### TASK DIRECTIONS
Please repeat only the lines below starting at the line that holds "economy, innovations, and achievements." and ending at the line that holds "Services to usage", exactly, with both of those lines included and every picture omitted.

### DATA RECORDS
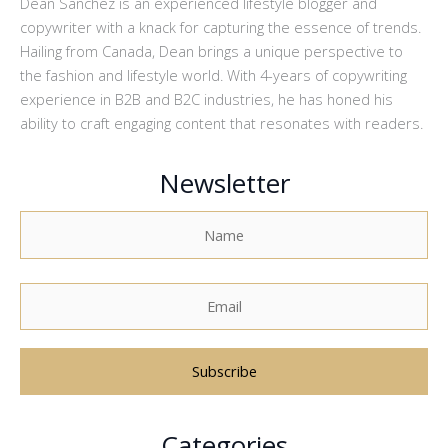
Dean Sanchez is an experienced lifestyle blogger and
copywriter with a knack for capturing the essence of trends.
Hailing from Canada, Dean brings a unique perspective to
the fashion and lifestyle world. With 4-years of copywriting
experience in B2B and B2C industries, he has honed his
ability to craft engaging content that resonates with readers.
Newsletter
A
Categories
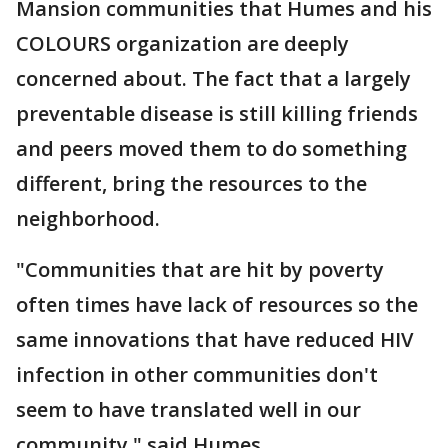
Mansion communities that Humes and his
COLOURS organization are deeply
concerned about. The fact that a largely
preventable disease is still killing friends
and peers moved them to do something
different, bring the resources to the
neighborhood.
"Communities that are hit by poverty
often times have lack of resources so the
same innovations that have reduced HIV
infection in other communities don't
seem to have translated well in our
community," said Humes.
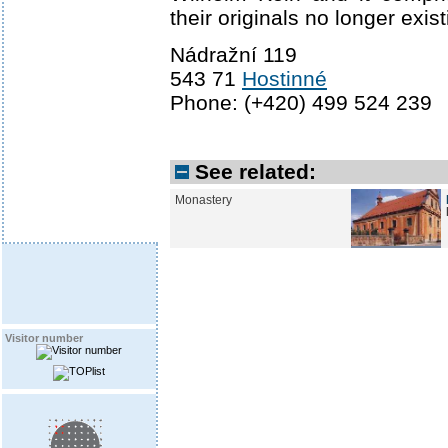
their originals no longer exist
Nádražní 119
543 71
Hostinné
Phone: (+420) 499 524 239
See related:
Monastery
Visitor number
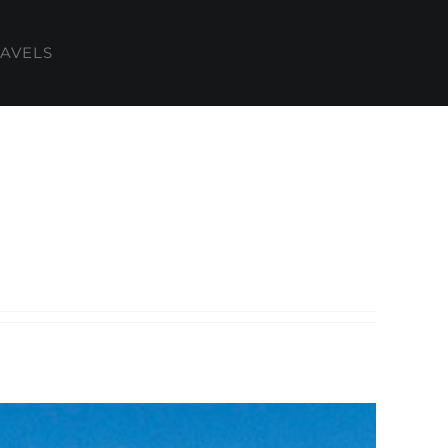
AVELS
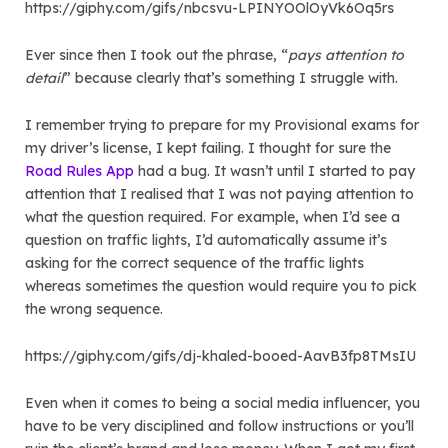
https://giphy.com/gifs/nbcsvu-LPINYOOlOyVk6Oq5rs
Ever since then I took out the phrase, “
pays attention to
detail
” because clearly that’s something I struggle with.
I remember trying to prepare for my Provisional exams for
my driver’s license, I kept failing. I thought for sure the
Road Rules App
had a bug. It wasn’t until I started to pay
attention that I realised that I was not paying attention to
what the question required. For example, when I’d see a
question on traffic lights, I’d automatically assume it’s
asking for the correct sequence of the traffic lights
whereas sometimes the question would require you to pick
the wrong sequence.
https://giphy.com/gifs/dj-khaled-booed-AavB3fp8TMsIU
Even when it comes to being a social media influencer, you
have to be very disciplined and follow instructions or you’ll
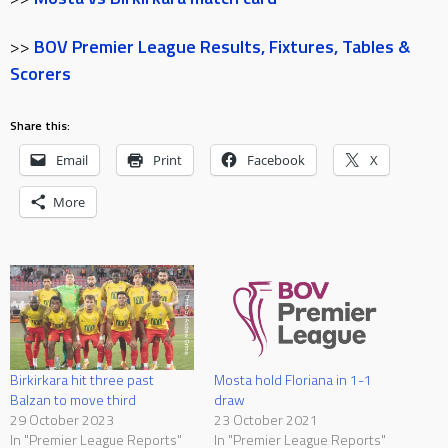
>>
BOV Premier League Results, Fixtures, Tables &
Scorers
Share this:
Email
Print
Facebook
X
More
Birkirkara hit three past
Mosta hold Floriana in 1-1
Balzan to move third
draw
29 October 2023
23 October 2021
In "Premier League Reports"
In "Premier League Reports"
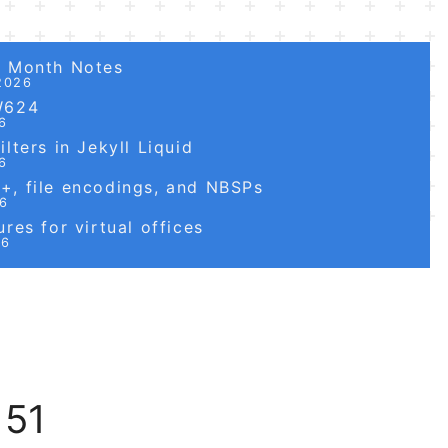
6 Month Notes
2026
W624
6
lters in Jekyll Liquid
6
, file encodings, and NBSPs
26
res for virtual offices
26
 51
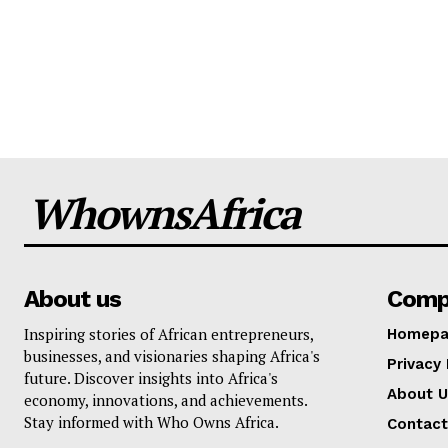
WhownsAfrica
About us
Comp
Inspiring stories of African entrepreneurs,
Homepa
businesses, and visionaries shaping Africa's
Privacy 
future. Discover insights into Africa's
About U
economy, innovations, and achievements.
Stay informed with Who Owns Africa.
Contact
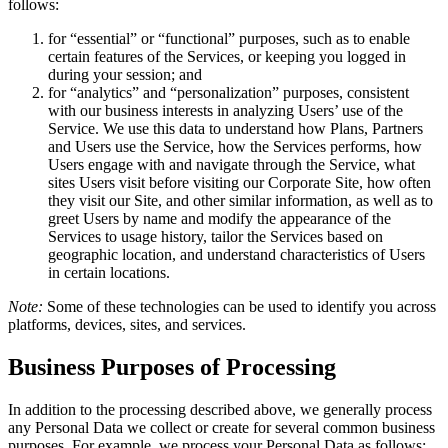
follows:
for “essential” or “functional” purposes, such as to enable
certain features of the Services, or keeping you logged in
during your session; and
for “analytics” and “personalization” purposes, consistent
with our business interests in analyzing Users’ use of the
Service. We use this data to understand how Plans, Partners
and Users use the Service, how the Services performs, how
Users engage with and navigate through the Service, what
sites Users visit before visiting our Corporate Site, how often
they visit our Site, and other similar information, as well as to
greet Users by name and modify the appearance of the
Services to usage history, tailor the Services based on
geographic location, and understand characteristics of Users
in certain locations.
Note:
Some of these technologies can be used to identify you across
platforms, devices, sites, and services.
Business Purposes of Processing
In addition to the processing described above, we generally process
any Personal Data we collect or create for several common business
purposes. For example, we process your Personal Data as follows:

### ANSWER SECTION
economy, innovations, and achievements.
Stay informed with Who Owns Africa.
Contact
follows:
for “essential” or “functional” purposes, such as to enable
certain features of the Services, or keeping you logged in
during your session; and
for “analytics” and “personalization” purposes, consistent
with our business interests in analyzing Users’ use of the
Service. We use this data to understand how Plans, Partners
and Users use the Service, how the Services performs, how
Users engage with and navigate through the Service, what
sites Users visit before visiting our Corporate Site, how often
they visit our Site, and other similar information, as well as to
greet Users by name and modify the appearance of the
Services to usage history, tailor the Services based on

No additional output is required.